Glucocorticoid regulation of synaptic development.

The effect of glucocorticoid hormones on the developmental step in which a presynaptic neuron acquires the ability to transmit excitatory information across a synapse was explored using a retina muscle cell culture system. Cholinergic neurons dissociated from the perinatal rat retina form functional synapses in culture with rat striated muscle cells. Early in the functional maturation of these retina muscle synapses, there is a period in which release of acetylcholine occurs spontaneously, but cannot be evoked. This stage is followed by the emergence of neurotransmitter release that is stimulus-evoked and dependent on extracellular calcium. Here, it is reported that glucocorticoid hormones accelerate this developmental sequence.

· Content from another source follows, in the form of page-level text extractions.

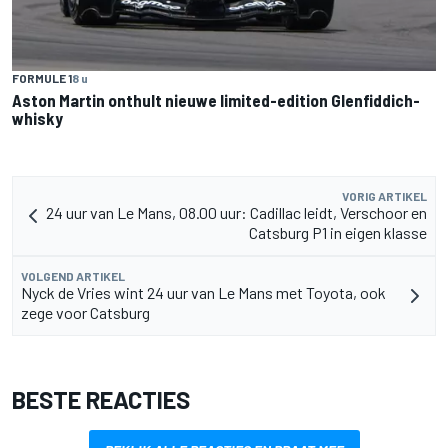
FORMULE 1
8 u
Aston Martin onthult nieuwe limited-edition Glenfiddich-
whisky
VORIG ARTIKEL
24 uur van Le Mans, 08.00 uur: Cadillac leidt, Verschoor en
Catsburg P1 in eigen klasse
VOLGEND ARTIKEL
Nyck de Vries wint 24 uur van Le Mans met Toyota, ook
zege voor Catsburg
BESTE REACTIES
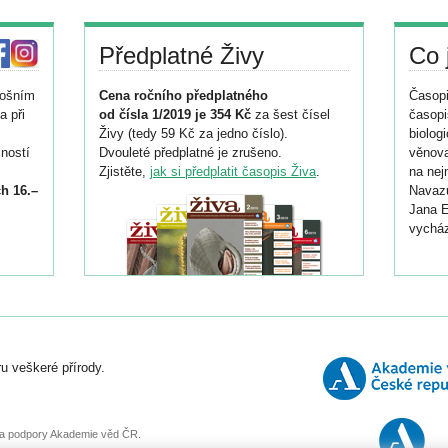
Předplatné Živy
Co 
tošním
Cena ročního předplatného
Časopi
a při
od čísla 1/2019 je 354 Kč
za šest čísel
časopi
Živy (tedy 59 Kč za jedno číslo).
biolog
ností
Dvouleté předplatné je zrušeno.
věnova
Zjistěte,
jak si předplatit časopis Živa
.
na nej
h 16.–
Navazu
Jana E
vycház
i
026/
ní
u veškeré přírody.
o
, za podpory Akademie věd ČR.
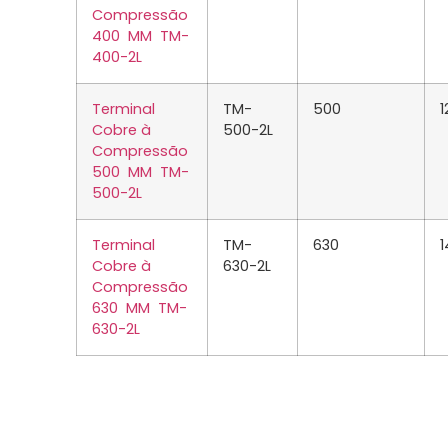
Compressão
400 MM TM-
400-2L
Terminal
TM-
500
1
Cobre à
500-2L
Compressão
500 MM TM-
500-2L
Terminal
TM-
630
Cobre à
630-2L
Compressão
630 MM TM-
630-2L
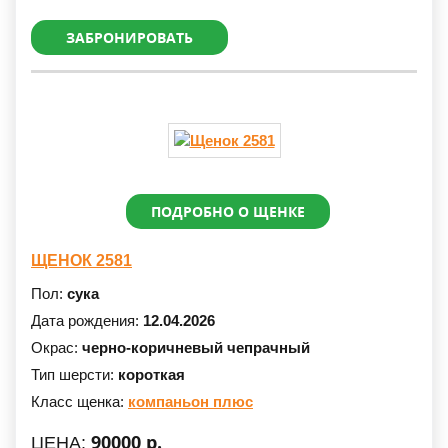
ЗАБРОНИРОВАТЬ
ПОДРОБНО О ЩЕНКЕ
ЩЕНОК 2581
Пол:
сука
Дата рождения:
12.04.2026
Окрас:
черно-коричневый чепрачный
Тип шерсти:
короткая
Класс щенка:
компаньон плюс
90000 р.
ЦЕНА:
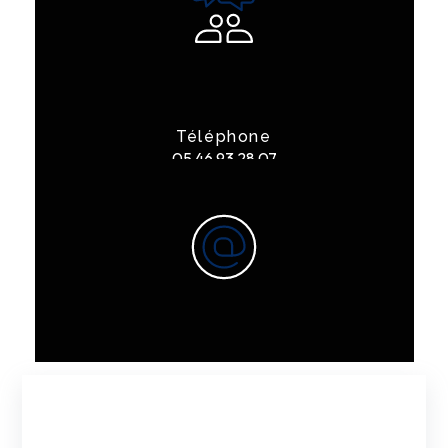
Téléphone
05 46 93 28 07
E-mail
contact@garagelarge17.fr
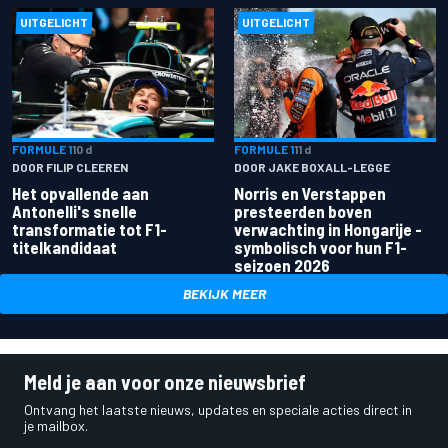
UITGELICHT
UITGELICHT
FORMULE 1
10 d
FORMULE 1
11 d
DOOR FILIP CLEEREN
DOOR JAKE BOXALL-LEGGE
Het opvallende aan
Norris en Verstappen
Antonelli's snelle
presteerden boven
transformatie tot F1-
verwachting in Hongarije -
titelkandidaat
symbolisch voor hun F1-
seizoen 2026
BEKIJK MEER
Meld je aan voor onze nieuwsbrief
Ontvang het laatste nieuws, updates en speciale acties direct in
je mailbox.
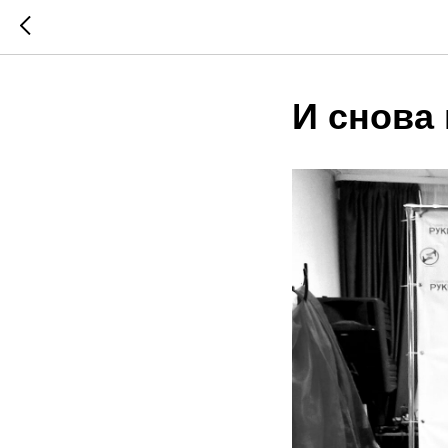
И снова 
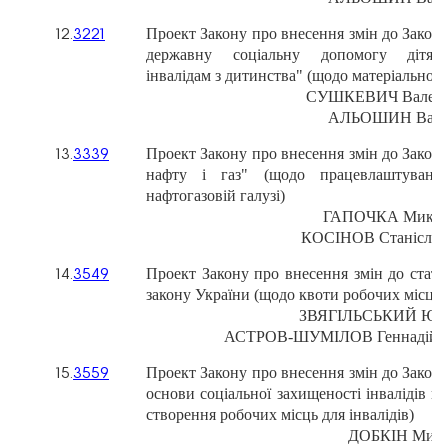
Проект
Закону
про
внесення
змін
до
Закон
12.
3221
державну
соціальну
допомогу
дітям
інвалідам
з
дитинства"
(щодо
матеріальног
СУШКЕВИЧ
Валер
АЛЬОШИН
Вале
Проект
Закону
про
внесення
змін
до
Закон
13.
3339
нафту
і
газ"
(щодо
працевлаштуванн
нафтогазовій
галузі)
ГАПОЧКА
Микол
КОСІНОВ
Станіслав
Проект
Закону
про
внесення
змін
до
статт
14.
3549
закону
України
(щодо
квоти
робочих
місць
ЗВЯГІЛЬСЬКИЙ
Юх
АСТРОВ-ШУМІЛОВ
Геннадій
Проект
Закону
про
внесення
змін
до
Закон
15.
3559
основи
соціальної
захищеності
інвалідів
в
створення
робочих
місць
для
інвалідів)
ДОБКІН
Миха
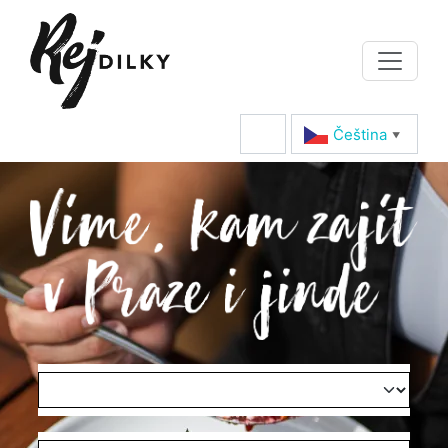
Čeština‎
▼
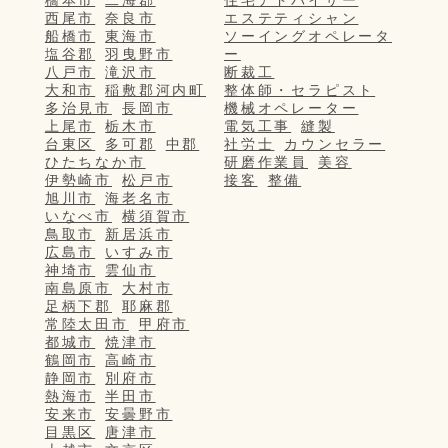
橋本市
二海郡
住宅アドバイザー
西尾市
奈良市
エステティシャン
船橋市
東海市
ソーイングオペレータ
塩谷郡
羽曳野市
ー
八戸市
滝沢市
断裁工
大和市
稲敷郡河内町
整体師・セラピスト
多治見市
長岡市
機械オペレーター
上尾市
栃木市
電気工事
縫製
台東区
多可郡
中郡
社労士
カウンセラー
ひたちなか市
研磨作業員
美容
伊勢崎市
松戸市
接客
整備
旭川市
海老名市
いなべ市
横須賀市
鳥取市
新居浜市
広島市
いすみ市
神埼市
雲仙市
南島原市
大村市
足柄下郡
耶麻郡
常陸太田市
甲府市
都城市
焼津市
鶴岡市
高崎市
静岡市
別府市
熱海市
半田市
安来市
安曇野市
目黒区
唐津市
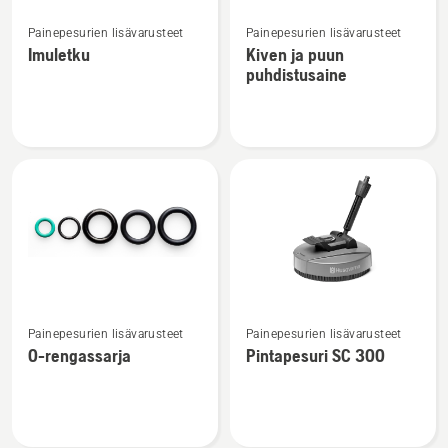
Katso
Katso
Painepesurien lisävarusteet
Painepesurien lisävarusteet
lisätietoja
lisätietoja
Imuletku
Kiven ja puun
tuotteesta
tuotteesta
puhdistusaine
Imuletku
Kiven
ja
puun
puhdistusaine
Katso
Katso
Painepesurien lisävarusteet
Painepesurien lisävarusteet
lisätietoja
lisätietoja
O-rengassarja
Pintapesuri SC 300
tuotteesta
tuotteesta
O-
Pintapesuri
rengassarja
SC 300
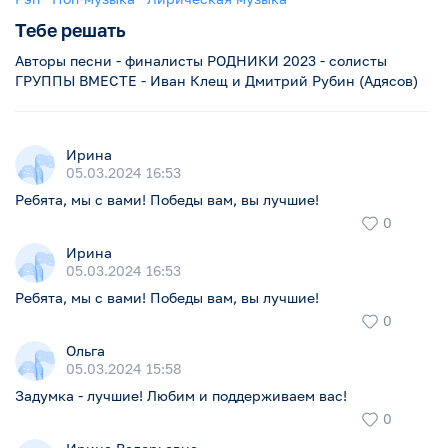
Тебе решать
Авторы песни - финалисты РОДНИКИ 2023 - солисты
ГРУППЫ ВМЕСТЕ - Иван Клещ и Дмитрий Рубин (Адясов)
Ирина
05.03.2024 16:53
Ребята, мы с вами! Победы вам, вы лучшие!
0
Ирина
05.03.2024 16:53
Ребята, мы с вами! Победы вам, вы лучшие!
Помирюсь
0
Ольга
11
12
44
05.03.2024 15:58
Задумка - лучшие! Любим и поддерживаем вас!
Ирина
...
0
Вокал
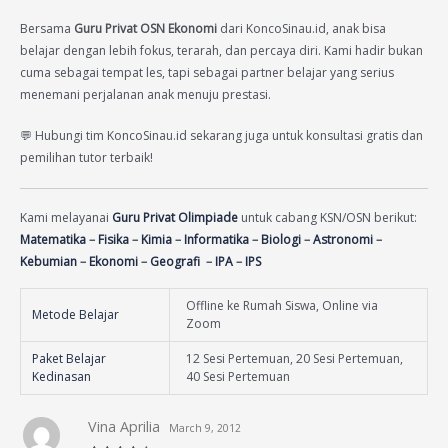
Bersama
Guru Privat OSN Ekonomi
dari KoncoSinau.id, anak bisa
belajar dengan lebih fokus, terarah, dan percaya diri. Kami hadir bukan
cuma sebagai tempat les, tapi sebagai partner belajar yang serius
menemani perjalanan anak menuju prestasi.
💬 Hubungi tim KoncoSinau.id sekarang juga untuk konsultasi gratis dan
pemilihan tutor terbaik!
Kami melayanai
Guru Privat Olimpiade
untuk cabang KSN/OSN berikut:
Matematika
–
Fisika
–
Kimia
–
Informatika
–
Biologi
–
Astronomi
–
Kebumian
–
Ekonomi
–
Geografi
–
IPA
–
IPS
Offline ke Rumah Siswa, Online via
Metode Belajar
Zoom
Paket Belajar
12 Sesi Pertemuan, 20 Sesi Pertemuan,
Kedinasan
40 Sesi Pertemuan
Vina Aprilia
March 9, 2012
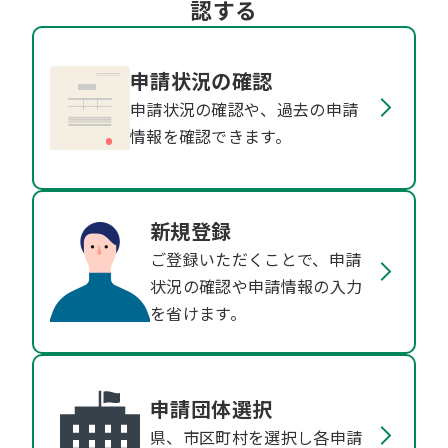
認する
申請状況の確認
申請状況の確認や、過去の申請
情報を確認できます。
新規登録
ご登録いただくことで、申請
状況の確認や申請情報の入力
を省けます。
申請団体選択
県、市区町村を選択し各申請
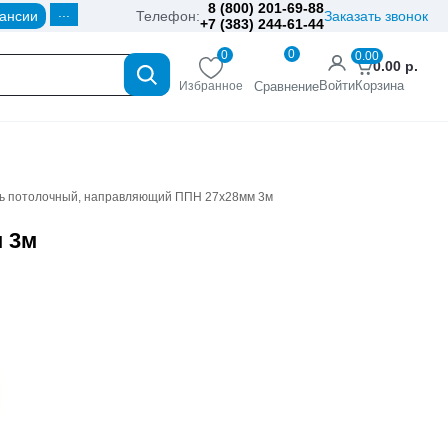
8 (800) 201-69-88
...
ансии
Телефон:
Заказать звонок
+7 (383) 244-61-44
0
0
0.00
0.00
р.
Войти
Корзина
Избранное
Сравнение
 потолочный, направляющий ППН 27х28мм 3м
 3м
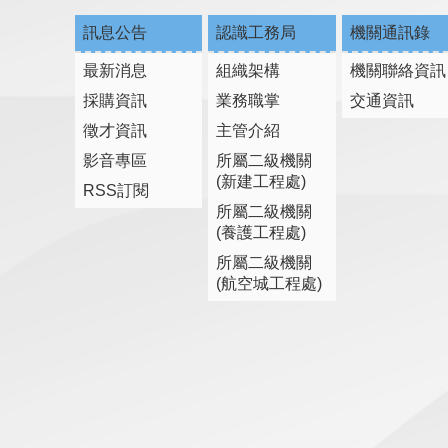
訊息公告
認識工務局
機關通訊錄
最新消息
組織架構
機關聯絡資訊
採購資訊
業務職掌
交通資訊
徵才資訊
主管介紹
影音專區
所屬二級機關
(新建工程處)
RSS訂閱
所屬二級機關
(養護工程處)
所屬二級機關
(航空城工程處)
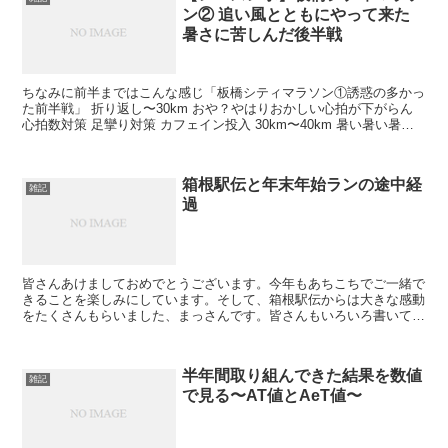
ン② 追い風とともにやって来た
暑さに苦しんだ後半戦
ちなみに前半まではこんな感じ「板橋シティマラソン①誘惑の多かっ
た前半戦」 折り返し〜30km おや？やはりおかしい心拍が下がらん
心拍数対策 足攣り対策 カフェイン投入 30km〜40km 暑い暑い暑い
がいよいよ待ちに待ったペースアップ！ ...
箱根駅伝と年末年始ランの途中経
雑記
過
皆さんあけましておめでとうございます。今年もあちこちでご一緒で
きることを楽しみにしています。そして、箱根駅伝からは大きな感動
をたくさんもらいました、まっさんです。皆さんもいろいろ書いてま
すが箱根駅伝の話と年末年始ランの途中経過です。 Fol...
半年間取り組んできた結果を数値
雑記
で見る〜AT値とAeT値〜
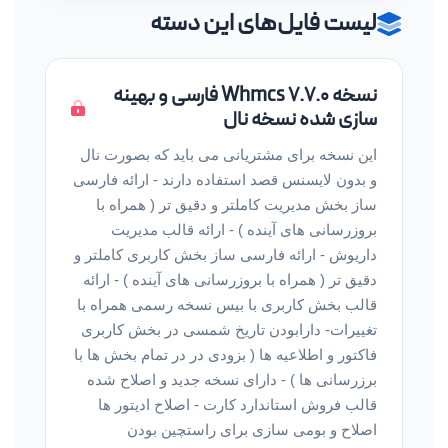
لیست فایل‌های این دسته
نسخه Whmcs 7.7.0 فارسی و بهینه
سازی شده نسخه نال
این نسخه برای مشتریانی می باید که بصورت نال
و بدون لایسنس قصد استفاده دارند - ارائه فارسی
ساز بخش مدیریت کاملتر و دقیق تر ( همراه با
بروزرسانی های آینده ) - ارائه قالب مدیریت
داریوش - ارائه فارسی ساز بخش کاربری کاملتر و
دقیق تر ( همراه با بروزرسانی های آینده ) - ارائه
قالب بخش کاربری با بیس نسخه رسمی همراه با
تغییرات- دارابودن تاریخ شمسی در بخش کاربری
فاکتور و اطلاعیه ها ( بزودی در در تمام بخش ها با
برزرسانی ها ) - دارای نسخه جدید و اصلاح شده
قالب فروش استاندارد کارت - اصلاح ادیتور ها
اصلاح و بومی سازی برای راستچین بودن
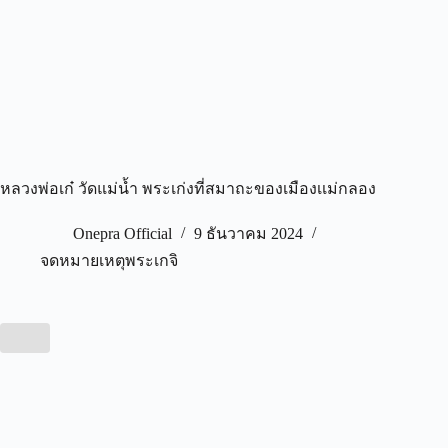
หลวงพ่อเก๋ วัดแม่น้ำ พระเก่งที่สมาถะของเมืองเเม่กลอง
Onepra Official
9 ธันวาคม 2024
จดหมายเหตุพระเกจิ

Experimental findings indicate that this hormonal effect occurs at physiological concentrations, involves glucocorticoid receptors, acts at the transcriptional level and requires protein synthesis. A hypothesis is that glucocorticoids regulate the development of mechanisms which couple neuronal depolarization with release of neurotransmitter. The acceleration of the functional maturation of cholinergic retinal neurons also can occur in utero if pregnant rats are injected with a synthetic glucocorticoid or stressed by cold exposure. Thus, alterations in the time-course of synaptic maturation are not restricted to manipulation of culture conditions. The results presented here indicate that glucocorticoid hormones can regulate the timing of the developmental step in which cholinergic neurons of the rat retina become capable of releasing acetylcholine in response to excitatory stimulation.